Cole sighed.
I busied myself plating food to give him time to gather his thoughts. I had a feeling this wasn’t easy for him.
“Things at my house were more volatile. My dad was an alcoholic. He thought he was functional because he could hold down a job, but he was absent from our after-school activities and life in our house. He’d park himself in front of the TV and drink all night.”
My heart broke for him. “Was it just you?”
“My younger sister and my mom. I wished Mom would leave him, but she never did. She loved him and wanted to support him. Thankfully, she’d send me to the Monroes’ during the summer and on school breaks. She said I needed to work, and I was all too happy for the escape.”
“You were okay with that?”
“I was lucky I had somewhere to go that I loved.
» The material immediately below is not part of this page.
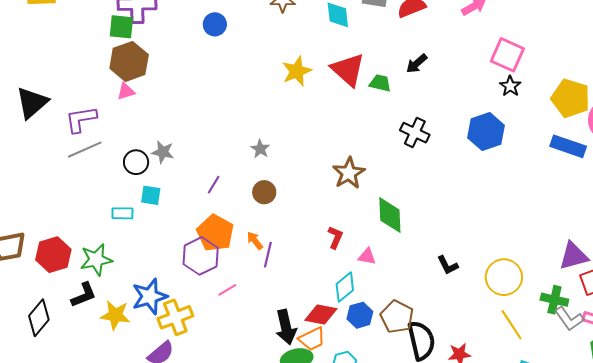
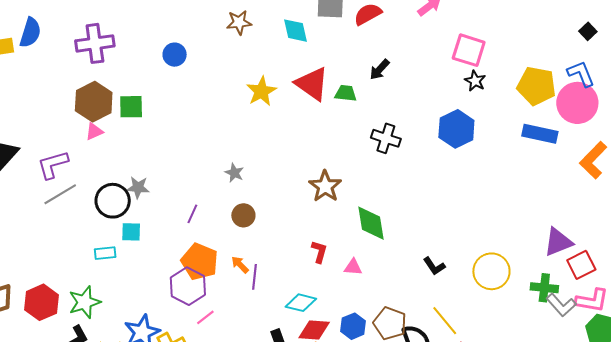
green square: (121, 27) -> (131, 107), moved
black circle: (136, 162) -> (113, 201), size x1.4
cyan diamond: (345, 287) -> (301, 303), moved, turned 60
pink line: (227, 290) -> (205, 317), moved
yellow line: (512, 325) -> (445, 321), moved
Lori and Larry were like second parents to me. I felt a little bad that I left Charlotte there, but she was younger and needed our mom more.
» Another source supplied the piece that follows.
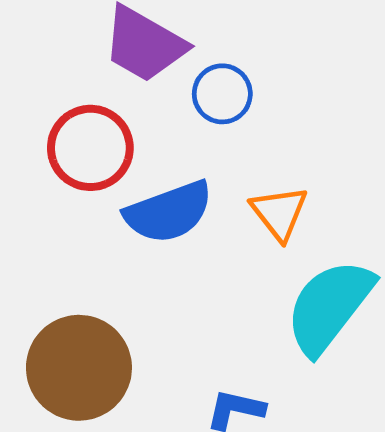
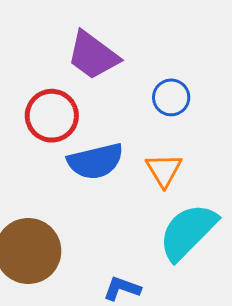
blue circle: (222, 94) -> (171, 97), moved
He’d literally wanted to be adopted into the Monroe family. I wondered if they realized how deep his feelings ran. “Did they know about your dad?”
“They never mentioned it, and I wasn’t going to say anything about it. I was embarrassed by him.”
I reached over and touched his hand. “I’m sorry you had to deal with that.”
Cole shrugged. “It was fine, and I turned out okay.”
He still hurt over it. “I’m glad that the Monroes were there for you.”
“Staying here was a reprieve from my life. But I always knew I’d need to go back, and I hated that. I’d get so angry with my mom for staying, for not pushing harder for him to go to rehab.” He hung his head, the food on his plate untouched. “I know now what an impossible task that is if the person doesn’t want the help, and my father never believed he needed it. But on some level, I couldn’t help but think I wasn’t enough for him to get better.”
“I’m sorry, Cole.” My heart ached for the boy he had been.
He smiled, brushing off my words. “I got through it.”
“Do you see your parents now?” I asked, popping a grape into my mouth.
“I don’t like to go back there and see the same things I did back then. It hurts too much. It makes me angry that my mom is still in that situation, and she doesn’t need that from me.”
I wasn’t sure about that. Maybe she did need it. But I didn’t know enough about living with alcoholics to give any advice. My life felt idyllic compared to that.
Cole took a bite of chicken, chewed, then drank some water before he changed the subject. “What was it like growing up with a ton of brothers?”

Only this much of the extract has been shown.